When you copy the entries, match them exactly and omit the pictures.

Excerpted data:
━━━━━━━━━━

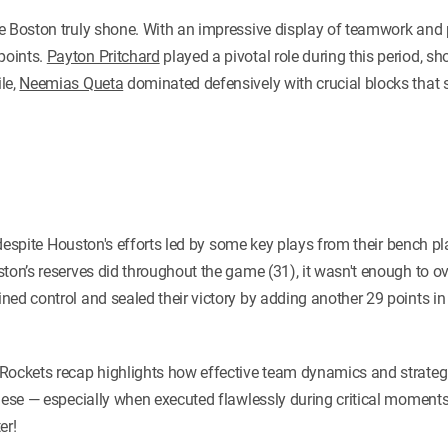
e Boston truly shone. With an impressive display of teamwork and p
points.
Payton Pritchard
played a pivotal role during this period, sh
le,
Neemias Queta
dominated defensively with crucial blocks that 
y, despite Houston's efforts led by some key plays from their bench 
ston’s reserves did throughout the game (31), it wasn't enough to 
ed control and sealed their victory by adding another 29 points in 
Rockets recap highlights how effective team dynamics and strategi
these — especially when executed flawlessly during critical moment
er!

━━━━━━━━━━

Completed exercise:
e Boston truly shone. With an impressive display of teamwork and p
points.
Payton Pritchard
played a pivotal role during this period, sh
le,
Neemias Queta
dominated defensively with crucial blocks that 
y, despite Houston's efforts led by some key plays from their bench 
ston’s reserves did throughout the game (31), it wasn't enough to 
ed control and sealed their victory by adding another 29 points in 
Rockets recap highlights how effective team dynamics and strategi
these — especially when executed flawlessly during critical moment
er!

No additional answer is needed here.